Page images and extracted text:

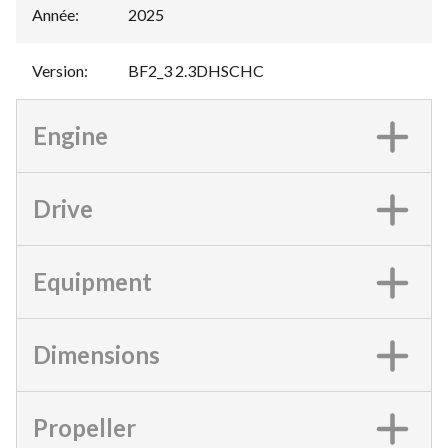
Année
:
2025
Version
:
BF2_3 2.3DHSCHC
Engine
Drive
Equipment
Dimensions
Propeller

Problem statement >> Output each record verbatim, but skip anything that is a picture.

Completed task >>
Année
:
2025
Version
:
BF2_3 2.3DHSCHC
Engine
Drive
Equipment
Dimensions
Propeller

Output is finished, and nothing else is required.